RD 1801/2008 defines the following maximum tolerances (TU1):

Example of tolerances

A package with a nominal quantity of 350 g is available. To calculate the TU1, the maximum tolerated error by defect is found in table 1 and in this case it is 3.0 %. The TU1 = 350 * 0,03 = 10,5 g. The TU2 is twice the maximum error per defect tolerated, TU2 = 10,5 * 2 = 21 g.

The RD 1801/2008 decree also specifies that the effective content must be measured or controlled using a measuring instrument subject to metrological control.

These instruments must meet certain common requirements for design, operation, manufacturing controls and tests for their commissioning. Once the instruments have passed the necessary controls for putting into service, they must pass a periodic verification every two years and, if appropriate, a verification after repair.


The CE symbology identifies the application of a harmonised European control. The letter M, which represents the metrological compliance mentioned above, is accompanied by the last digits of the year in which it was put into service. Finally, the digits corresponding to the identification of the Notified Body that carried out the conformity assessment are added.

Likewise, packaging that complies with the inspection procedures established in Royal Decree 180172008 may receive the CE mark, which certifies that the packaging complies with its provisions.
Law 32/2014

The purpose of Law 32/2014, of 22 December, on Metrology is to establish and apply the Legal System of Measurement Units, as well as to establish the principles and general rules to which the organisation and legal regime of metrological activity in Spain must conform.

This law also mentions some rules that affect the manufacturer and packager of the product:
Article 8

The instruments (...) which serve to measure or count and which are used for reasons of (...) protection or information for consumers and users (...) shall be subject to the metrological control of the State under the terms established in their specific regulations".
Article 13.1

Pre-packaged products shall comply with the conditions laid down in the relevant metrological regulations on the control of their contents.
Article 13.2

Pre-packaged products shall bear on their packaging, wrapping or labelling an indication of the quantity of material or goods which they contain, which shall be expressed in accordance with the Legal System of Units of Measurement, in legible characters and in places where it can be easily seen.
Compliance-oriented checkweigher features

Varpe offers Automatic Checkweighing Instruments (AWI), also known as automatic checkweighers.

Some of the functionalities developed for this purpose are shown below.


In the percentage of accepted function, the instrument rejects the containers between TU1 and TU2 that exceed the programmed percentage with respect to the total number of correct ones. This will depend on the strategy to be followed.

Programming the instrument with 0% would be the most restrictive case. The system will interpret that any container whose weight is between TU1 and TU2 should not be accepted as correct. If the user wants to be more permissive, a value higher than 0% can be programmed.


It can happen that all the containers are within the T1U limit but the average weight of the production does not reach the nominal quantity marked on the container. For these cases, the average weight rejection function has been developed.

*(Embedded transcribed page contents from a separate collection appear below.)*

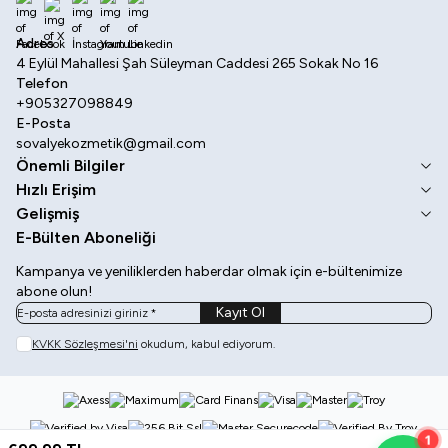
Facebook
X
İnstagram
Youtube
Linkedin
Adres
4 Eylül Mahallesi Şah Süleyman Caddesi 265 Sokak No 16
Telefon
+905327098849
E-Posta
sovalyekozmetik@gmail.com
Önemli Bilgiler
Hızlı Erişim
Gelişmiş
E-Bülten Aboneliği
Kampanya ve yeniliklerden haberdar olmak için e-bültenimize
abone olun!
Kayıt Ol
KVKK Sözleşmesi'ni
okudum, kabul ediyorum.
1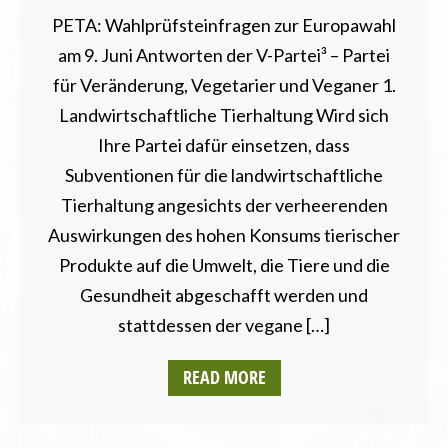
PETA: Wahlprüfsteinfragen zur Europawahl
am 9. Juni Antworten der V-Partei³ – Partei
für Veränderung, Vegetarier und Veganer 1.
Landwirtschaftliche Tierhaltung Wird sich
Ihre Partei dafür einsetzen, dass
Subventionen für die landwirtschaftliche
Tierhaltung angesichts der verheerenden
Auswirkungen des hohen Konsums tierischer
Produkte auf die Umwelt, die Tiere und die
Gesundheit abgeschafft werden und
stattdessen der vegane […]
READ MORE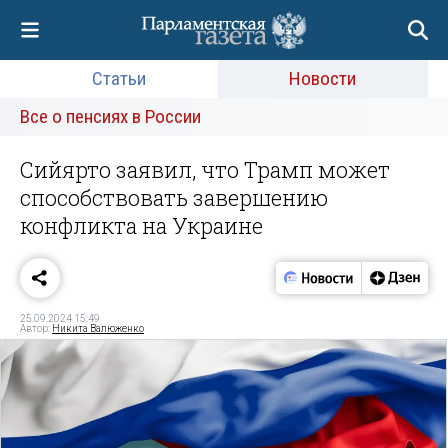
Статьи
Новости
Все о пенсиях в России
Сийярто заявил, что Трамп может
способствовать завершению
конфликта на Украине
25.09.2024 15:49
Автор:
Никита Валюженко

This function analyses where the average weight is. If it is below the net weight and the container that is passing makes the average weight drop further, it rejects it.


Varpe has developed the interval function, which avoids sampling problems by spacing the packages between TU1 and TU2 by the intervals you define. For example, if an interval of 20 is programmed, every time 1 package is accepted as correct whose weight is between TU1 and TU2, the instrument will not accept another package under the same concept until the defined interval is met.